__PROMPT__
Transcribe the data exactly, pictures excluded.

__Page-level text extractions__
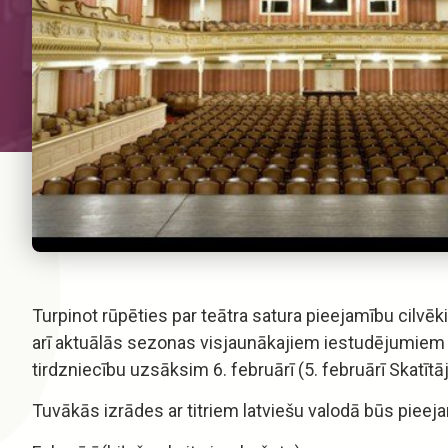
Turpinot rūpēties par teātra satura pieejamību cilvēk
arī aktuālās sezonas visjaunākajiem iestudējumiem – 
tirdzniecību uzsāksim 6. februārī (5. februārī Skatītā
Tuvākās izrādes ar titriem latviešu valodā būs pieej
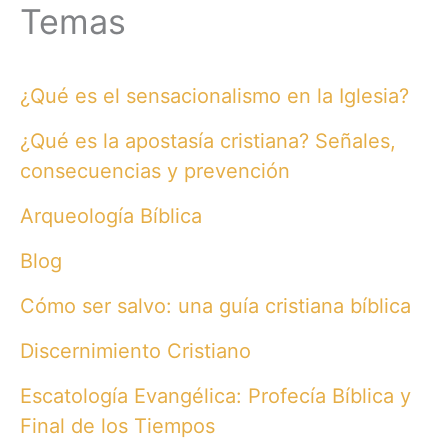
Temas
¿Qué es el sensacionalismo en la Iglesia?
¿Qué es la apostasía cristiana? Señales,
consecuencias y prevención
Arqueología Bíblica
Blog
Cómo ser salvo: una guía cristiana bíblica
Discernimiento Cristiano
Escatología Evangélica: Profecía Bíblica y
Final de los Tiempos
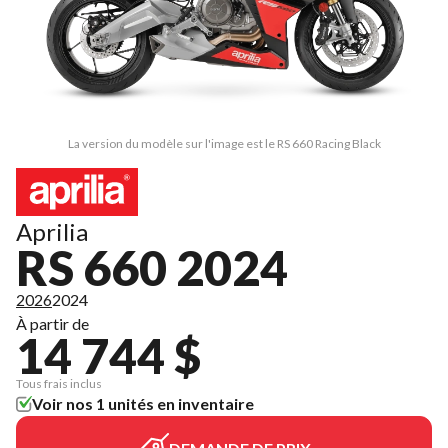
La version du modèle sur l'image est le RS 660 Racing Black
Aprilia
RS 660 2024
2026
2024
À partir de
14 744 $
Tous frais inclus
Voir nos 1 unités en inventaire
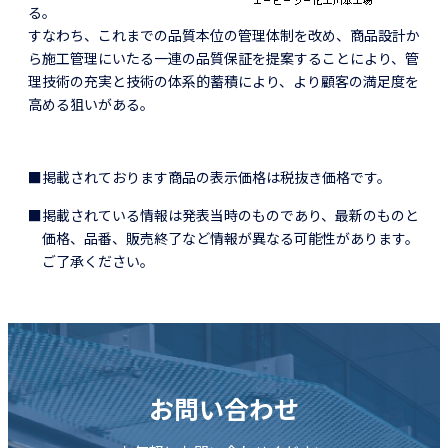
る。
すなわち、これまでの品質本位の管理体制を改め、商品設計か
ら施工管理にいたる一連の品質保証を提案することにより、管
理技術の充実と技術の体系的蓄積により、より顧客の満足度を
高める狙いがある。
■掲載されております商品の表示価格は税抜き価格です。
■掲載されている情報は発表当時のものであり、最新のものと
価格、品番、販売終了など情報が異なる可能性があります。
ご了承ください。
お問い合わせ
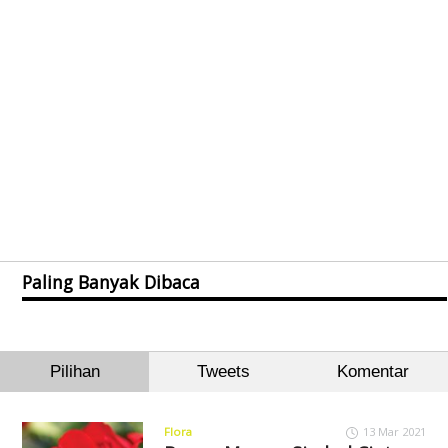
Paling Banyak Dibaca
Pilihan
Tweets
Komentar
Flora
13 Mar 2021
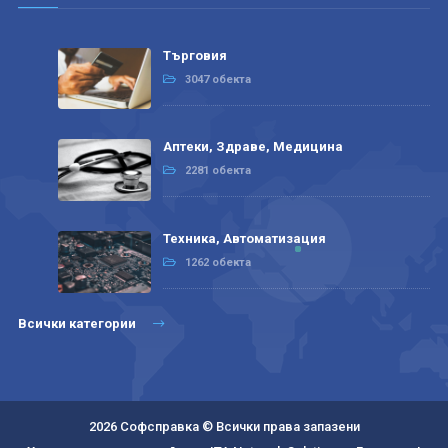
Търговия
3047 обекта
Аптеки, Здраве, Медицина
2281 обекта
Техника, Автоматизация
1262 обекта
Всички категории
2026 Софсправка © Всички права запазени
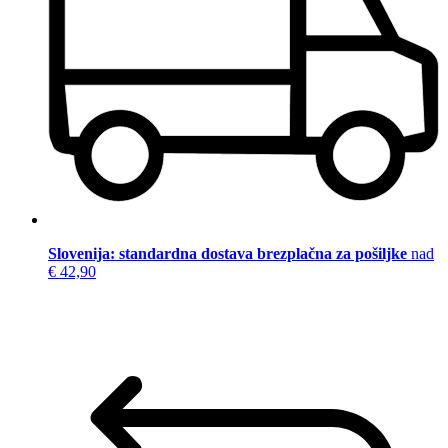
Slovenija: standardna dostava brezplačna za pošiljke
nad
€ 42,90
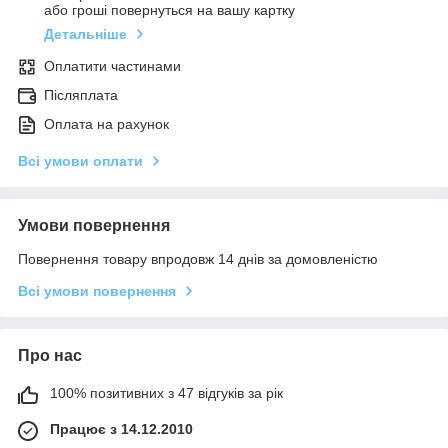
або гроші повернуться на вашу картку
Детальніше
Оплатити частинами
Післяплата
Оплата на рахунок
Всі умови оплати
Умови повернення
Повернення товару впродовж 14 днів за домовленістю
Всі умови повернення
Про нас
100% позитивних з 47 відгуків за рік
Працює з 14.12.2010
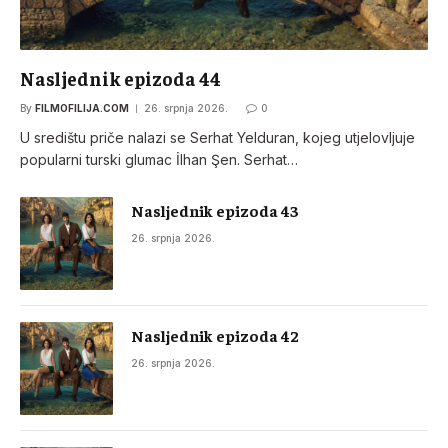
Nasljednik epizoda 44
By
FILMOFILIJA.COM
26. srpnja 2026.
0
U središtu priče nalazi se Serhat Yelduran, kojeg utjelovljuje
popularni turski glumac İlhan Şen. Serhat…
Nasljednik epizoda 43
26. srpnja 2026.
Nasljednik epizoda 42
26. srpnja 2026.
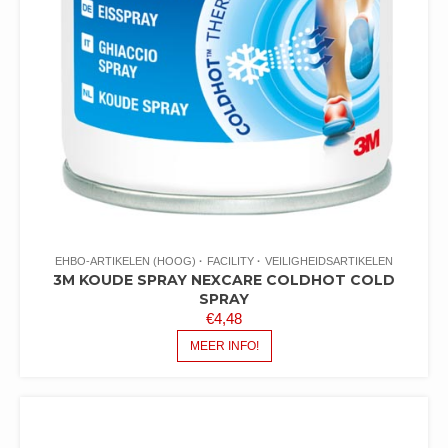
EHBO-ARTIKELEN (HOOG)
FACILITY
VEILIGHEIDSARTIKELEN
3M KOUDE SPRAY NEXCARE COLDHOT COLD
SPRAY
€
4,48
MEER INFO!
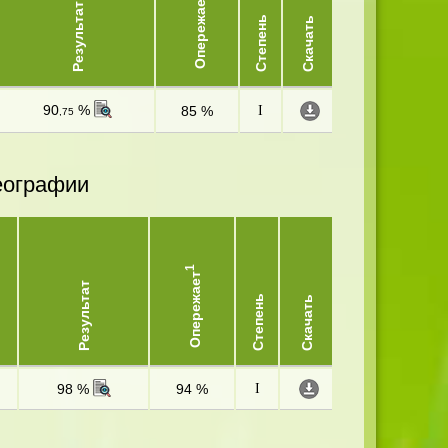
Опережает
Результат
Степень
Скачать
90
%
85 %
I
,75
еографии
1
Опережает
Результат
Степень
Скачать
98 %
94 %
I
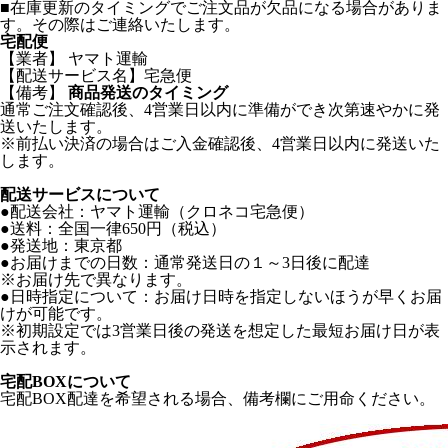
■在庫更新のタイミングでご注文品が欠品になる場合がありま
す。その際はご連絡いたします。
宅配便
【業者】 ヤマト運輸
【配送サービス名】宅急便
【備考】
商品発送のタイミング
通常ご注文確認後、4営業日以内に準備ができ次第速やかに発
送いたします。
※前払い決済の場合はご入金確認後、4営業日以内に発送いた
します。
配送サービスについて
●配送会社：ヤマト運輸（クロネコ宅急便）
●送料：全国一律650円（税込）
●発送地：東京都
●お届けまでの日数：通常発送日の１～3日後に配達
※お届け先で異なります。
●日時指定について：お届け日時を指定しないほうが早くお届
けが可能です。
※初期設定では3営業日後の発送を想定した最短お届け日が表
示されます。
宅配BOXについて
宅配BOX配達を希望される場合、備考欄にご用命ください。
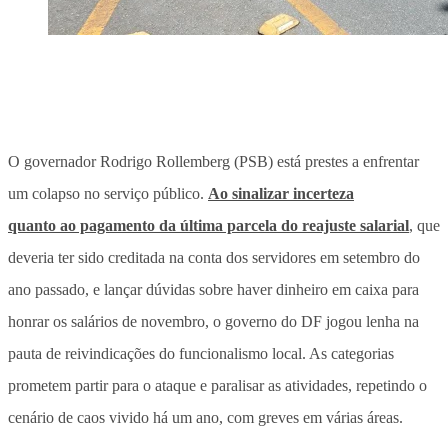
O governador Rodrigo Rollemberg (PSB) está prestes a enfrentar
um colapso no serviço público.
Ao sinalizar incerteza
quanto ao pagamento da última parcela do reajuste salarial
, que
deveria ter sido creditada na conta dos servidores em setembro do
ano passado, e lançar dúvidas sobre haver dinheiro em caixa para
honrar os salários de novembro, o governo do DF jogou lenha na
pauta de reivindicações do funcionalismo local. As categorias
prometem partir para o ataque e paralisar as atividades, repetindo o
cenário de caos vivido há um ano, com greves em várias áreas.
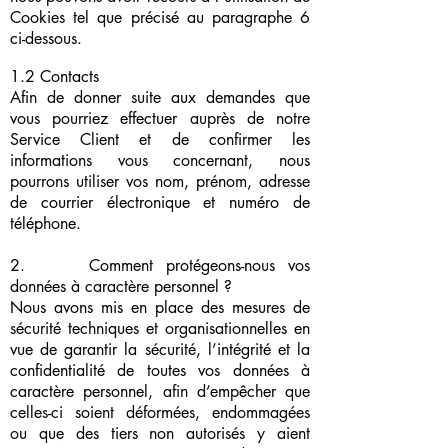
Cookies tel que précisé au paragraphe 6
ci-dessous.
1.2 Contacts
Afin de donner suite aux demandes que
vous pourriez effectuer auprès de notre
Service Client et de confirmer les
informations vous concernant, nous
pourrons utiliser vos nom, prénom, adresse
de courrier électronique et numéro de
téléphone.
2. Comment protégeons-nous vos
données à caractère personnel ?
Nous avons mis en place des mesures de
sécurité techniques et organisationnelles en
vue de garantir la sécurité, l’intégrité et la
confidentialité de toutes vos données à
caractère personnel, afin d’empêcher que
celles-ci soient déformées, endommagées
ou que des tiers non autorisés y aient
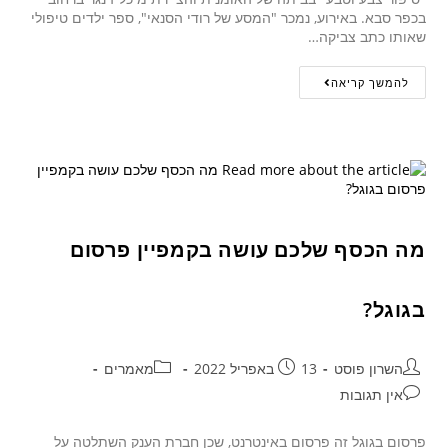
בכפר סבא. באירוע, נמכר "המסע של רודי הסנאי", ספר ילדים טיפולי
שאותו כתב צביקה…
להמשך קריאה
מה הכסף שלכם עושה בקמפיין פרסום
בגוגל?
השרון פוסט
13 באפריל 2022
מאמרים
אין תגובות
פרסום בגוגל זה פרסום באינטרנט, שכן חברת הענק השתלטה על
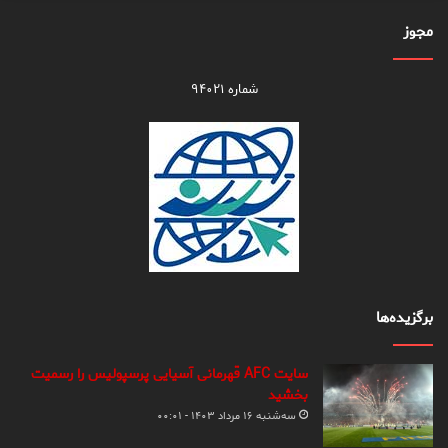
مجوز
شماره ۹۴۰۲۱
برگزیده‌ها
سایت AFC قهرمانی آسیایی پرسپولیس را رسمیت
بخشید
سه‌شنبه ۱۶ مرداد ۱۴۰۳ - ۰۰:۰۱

__RESPONSE TO THIS TASK__
Turpinot rūpēties par teātra satura pieejamību cilvēk
arī aktuālās sezonas visjaunākajiem iestudējumiem – 
tirdzniecību uzsāksim 6. februārī (5. februārī Skatītā
Tuvākās izrādes ar titriem latviešu valodā būs pieej
Temas
¿Qué es el sensacionalismo en la Iglesia?
¿Qué es la apostasía cristiana? Señales,
consecuencias y prevención
Arqueología Bíblica
Blog
Cómo ser salvo: una guía cristiana bíblica
Discernimiento Cristiano
Escatología Evangélica: Profecía Bíblica y
Final de los Tiempos
La version du modèle sur l'image est le RS 660 Racing Black
Aprilia
RS 660 2024
2026
2024
À partir de
14 744 $
Tous frais inclus
Voir nos 1 unités en inventaire
る。
すなわち、これまでの品質本位の管理体制を改め、商品設計か
ら施工管理にいたる一連の品質保証を提案することにより、管
理技術の充実と技術の体系的蓄積により、より顧客の満足度を
高める狙いがある。
■掲載されております商品の表示価格は税抜き価格です。
■掲載されている情報は発表当時のものであり、最新のものと
価格、品番、販売終了など情報が異なる可能性があります。
ご了承ください。
お問い合わせ
Paling Banyak Dibaca
Pilihan
Tweets
Komentar
Flora
13 Mar 2021
Търговия
3047 обекта
Аптеки, Здраве, Медицина
2281 обекта
Техника, Автоматизация
1262 обекта
Всички категории
2026 Софсправка © Всички права запазени
Slovenija: standardna dostava brezplačna za pošiljke
nad
€ 42,90
або гроші повернуться на вашу картку
Детальніше
Оплатити частинами
Післяплата
Оплата на рахунок
Всі умови оплати
Умови повернення
Повернення товару впродовж 14 днів за домовленістю
Всі умови повернення
Про нас
100% позитивних з 47 відгуків за рік
Працює з 14.12.2010
Nasljednik epizoda 44
By
FILMOFILIJA.COM
26. srpnja 2026.
0
U središtu priče nalazi se Serhat Yelduran, kojeg utjelovljuje
popularni turski glumac İlhan Şen. Serhat…
Nasljednik epizoda 43
26. srpnja 2026.
Nasljednik epizoda 42
26. srpnja 2026.
EHBO-ARTIKELEN (HOOG)
FACILITY
VEILIGHEIDSARTIKELEN
3M KOUDE SPRAY NEXCARE COLDHOT COLD
SPRAY
€
4,48
MEER INFO!
Опережает
Результат
Степень
Скачать
90
%
85 %
I
,75
еографии
1
Опережает
Результат
Степень
Скачать
98 %
94 %
I
■在庫更新のタイミングでご注文品が欠品になる場合がありま
す。その際はご連絡いたします。
宅配便
【業者】 ヤマト運輸
【配送サービス名】宅急便
【備考】
商品発送のタイミング
通常ご注文確認後、4営業日以内に準備ができ次第速やかに発
送いたします。
※前払い決済の場合はご入金確認後、4営業日以内に発送いた
します。
配送サービスについて
●配送会社：ヤマト運輸（クロネコ宅急便）
●送料：全国一律650円（税込）
●発送地：東京都
●お届けまでの日数：通常発送日の１～3日後に配達
※お届け先で異なります。
●日時指定について：お届け日時を指定しないほうが早くお届
けが可能です。
※初期設定では3営業日後の発送を想定した最短お届け日が表
示されます。
宅配BOXについて
宅配BOX配達を希望される場合、備考欄にご用命ください。
O governador Rodrigo Rollemberg (PSB) está prestes a enfrentar
um colapso no serviço público.
Ao sinalizar incerteza
quanto ao pagamento da última parcela do reajuste salarial
, que
deveria ter sido creditada na conta dos servidores em setembro do
ano passado, e lançar dúvidas sobre haver dinheiro em caixa para
honrar os salários de novembro, o governo do DF jogou lenha na
pauta de reivindicações do funcionalismo local. As categorias
prometem partir para o ataque e paralisar as atividades, repetindo o
cenário de caos vivido há um ano, com greves em várias áreas.
Cookies tel que précisé au paragraphe 6
ci-dessous.
1.2 Contacts
Afin de donner suite aux demandes que
vous pourriez effectuer auprès de notre
Service Client et de confirmer les
informations vous concernant, nous
pourrons utiliser vos nom, prénom, adresse
de courrier électronique et numéro de
téléphone.
2. Comment protégeons-nous vos
données à caractère personnel ?
Nous avons mis en place des mesures de
sécurité techniques et organisationnelles en
vue de garantir la sécurité, l’intégrité et la
confidentialité de toutes vos données à
caractère personnel, afin d’empêcher que
celles-ci soient déformées, endommagées
ou que des tiers non autorisés y aient
בכפר סבא. באירוע, נמכר "המסע של רודי הסנאי", ספר ילדים טיפולי
שאותו כתב צביקה…
להמשך קריאה
מה הכסף שלכם עושה בקמפיין פרסום
בגוגל?
השרון פוסט
13 באפריל 2022
מאמרים
אין תגובות
פרסום בגוגל זה פרסום באינטרנט, שכן חברת הענק השתלטה על
مجوز
شماره ۹۴۰۲۱
برگزیده‌ها
سایت AFC قهرمانی آسیایی پرسپولیس را رسمیت
بخشید
سه‌شنبه ۱۶ مرداد ۱۴۰۳ - ۰۰:۰۱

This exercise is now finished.